TASK PROMPT
Work out how many lines of the data hold the string "account", and reply with that number alone.

---------------

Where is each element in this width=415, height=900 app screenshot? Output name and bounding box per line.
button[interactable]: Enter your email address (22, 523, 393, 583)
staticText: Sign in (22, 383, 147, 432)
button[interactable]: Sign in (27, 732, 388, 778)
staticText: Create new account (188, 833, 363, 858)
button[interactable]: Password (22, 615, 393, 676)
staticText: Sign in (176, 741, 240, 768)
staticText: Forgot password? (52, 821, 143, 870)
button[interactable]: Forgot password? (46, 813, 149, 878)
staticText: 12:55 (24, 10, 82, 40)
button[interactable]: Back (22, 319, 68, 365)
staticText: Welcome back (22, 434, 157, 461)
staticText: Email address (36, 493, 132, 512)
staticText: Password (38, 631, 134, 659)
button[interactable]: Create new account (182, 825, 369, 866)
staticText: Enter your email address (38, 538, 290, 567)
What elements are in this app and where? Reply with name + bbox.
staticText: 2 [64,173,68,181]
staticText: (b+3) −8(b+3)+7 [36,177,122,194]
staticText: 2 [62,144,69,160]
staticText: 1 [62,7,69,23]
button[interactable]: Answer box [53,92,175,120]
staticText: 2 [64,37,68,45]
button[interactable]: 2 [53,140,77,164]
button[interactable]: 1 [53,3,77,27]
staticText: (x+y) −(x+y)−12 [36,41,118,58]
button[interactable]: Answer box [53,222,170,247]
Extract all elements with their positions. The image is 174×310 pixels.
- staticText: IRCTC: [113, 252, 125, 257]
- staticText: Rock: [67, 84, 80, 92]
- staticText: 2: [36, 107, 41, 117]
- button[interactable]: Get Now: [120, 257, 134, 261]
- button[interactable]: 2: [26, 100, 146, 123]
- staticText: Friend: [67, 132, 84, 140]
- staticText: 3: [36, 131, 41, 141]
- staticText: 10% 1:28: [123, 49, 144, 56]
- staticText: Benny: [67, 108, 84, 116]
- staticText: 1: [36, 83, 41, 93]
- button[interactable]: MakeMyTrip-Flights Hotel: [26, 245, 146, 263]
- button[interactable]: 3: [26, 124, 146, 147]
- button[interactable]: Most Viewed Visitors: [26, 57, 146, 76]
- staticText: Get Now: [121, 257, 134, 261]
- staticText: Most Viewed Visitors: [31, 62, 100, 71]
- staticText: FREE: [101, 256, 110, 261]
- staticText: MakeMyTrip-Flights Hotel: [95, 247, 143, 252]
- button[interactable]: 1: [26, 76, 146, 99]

---------------

SOLUTION FOR THIS TASK
2